According to UNT’s research, Aune is the oldest quarterback to play Division I college football in the modern era.
(If there is record of anyone older, WFAA and UNT would like to know!)
“Definitely every game somebody is trash-talking how old I am,” Aune admitted. “Like, 'Ah man, you're like 32 years old.' I'm like, 'Woah, only 29 man.’"
His teammates got jokes, too.
"They call me dad,” Aune said.
Well, that last one actually does apply.
Aune and his wife, Kristin, have an 8-month old daughter, Palmer.
"Being a dad is a really cool opportunity, and it's been the best eight months so far,” Aune said, who credits Palmer for sleeping through the night, which helps him get his rest too.
Aune is a junior. He has another year of eligibility and, if he wanted to, could play next year too – at age 30.
"My wife is super supportive so, when I told her this is my last year, she said 'All right, this is your last year,’” Aune laughed.
Thing is, he wants to turn pro... again.
"I want to try to get to the NFL," said Aune.
Aune is not the first quarterback to play college football in his late 20s -- and he wouldn't be the first to make the NFL, either.

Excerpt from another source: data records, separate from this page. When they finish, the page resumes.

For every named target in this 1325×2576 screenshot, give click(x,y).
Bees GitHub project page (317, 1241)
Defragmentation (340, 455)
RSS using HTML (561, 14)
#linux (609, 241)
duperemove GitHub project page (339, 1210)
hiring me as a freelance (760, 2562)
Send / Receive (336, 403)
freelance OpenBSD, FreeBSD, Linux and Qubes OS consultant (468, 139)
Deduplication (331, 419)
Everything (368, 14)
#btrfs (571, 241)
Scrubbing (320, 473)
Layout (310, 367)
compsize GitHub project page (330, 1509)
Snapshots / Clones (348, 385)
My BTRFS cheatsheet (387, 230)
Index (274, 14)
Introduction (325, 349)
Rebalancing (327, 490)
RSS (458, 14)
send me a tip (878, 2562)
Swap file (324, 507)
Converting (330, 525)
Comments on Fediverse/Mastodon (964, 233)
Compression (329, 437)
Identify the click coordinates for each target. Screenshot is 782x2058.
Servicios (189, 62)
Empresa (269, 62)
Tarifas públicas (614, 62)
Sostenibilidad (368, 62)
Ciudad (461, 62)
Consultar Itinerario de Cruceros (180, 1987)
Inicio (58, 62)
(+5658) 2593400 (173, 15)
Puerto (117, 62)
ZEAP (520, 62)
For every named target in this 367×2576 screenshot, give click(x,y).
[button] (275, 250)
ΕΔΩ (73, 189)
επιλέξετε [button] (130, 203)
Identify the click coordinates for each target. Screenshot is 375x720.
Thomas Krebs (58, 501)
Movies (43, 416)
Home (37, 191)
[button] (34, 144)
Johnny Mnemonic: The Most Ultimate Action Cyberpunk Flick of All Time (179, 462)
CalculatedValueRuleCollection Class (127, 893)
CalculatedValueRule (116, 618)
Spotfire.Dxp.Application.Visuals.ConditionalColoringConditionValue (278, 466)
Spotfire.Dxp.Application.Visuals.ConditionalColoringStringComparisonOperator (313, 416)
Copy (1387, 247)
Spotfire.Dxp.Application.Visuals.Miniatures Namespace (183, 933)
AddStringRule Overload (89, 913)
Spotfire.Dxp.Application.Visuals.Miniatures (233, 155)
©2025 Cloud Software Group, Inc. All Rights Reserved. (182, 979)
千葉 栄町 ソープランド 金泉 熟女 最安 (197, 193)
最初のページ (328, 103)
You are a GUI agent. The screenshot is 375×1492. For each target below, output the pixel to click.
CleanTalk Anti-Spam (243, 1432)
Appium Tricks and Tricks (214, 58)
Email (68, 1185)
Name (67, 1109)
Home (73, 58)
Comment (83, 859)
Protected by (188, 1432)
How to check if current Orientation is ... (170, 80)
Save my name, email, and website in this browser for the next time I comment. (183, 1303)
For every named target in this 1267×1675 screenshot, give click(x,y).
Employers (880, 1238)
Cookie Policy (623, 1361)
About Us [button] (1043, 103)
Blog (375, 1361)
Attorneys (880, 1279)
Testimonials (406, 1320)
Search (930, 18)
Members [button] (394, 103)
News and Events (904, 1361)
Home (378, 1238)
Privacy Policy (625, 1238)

Brandon Weeden, another former Yankees minor leaguer who later became Oklahoma State quarterback, was taken 22nd overall in the 2012 NFL Draft at age 28.
Chris Weinke, a former Toronto Blue Jays minor leaguer turned Florida State quarterback, won the Heisman Trophy in 2000 at age 28 (the oldest Heisman winner of all time), and also played in the NFL after being a fourth-round pick.
Naturally, Aune finds inspiration in their stories -- just as he does in the story of Tom Brady, the legendary, now-45-year-old quarterback who continues to stiff-arm father time.
The line Aune likes to use: “Yeah, I’m throwing to guys 10 years younger than me. But Brady is throwing to guys 20 years younger than him.”
He’s got a point.
“He keeps my hope alive,” Aune admitted. “The longer he plays, the better opportunity I have to tell scouts, 'I know he's not normal, but there is a slight chance.'"
What about playing for his hometown team?
After all, the Dallas Cowboys seem to always be in the market for another third-string quarterback.
"I'd leave tomorrow, if they called me,” Aune asserted. “They can give me a call. I'm old enough."
He sure is.
In fact, Aune would be the oldest quarterback on the Cowboys roster, too.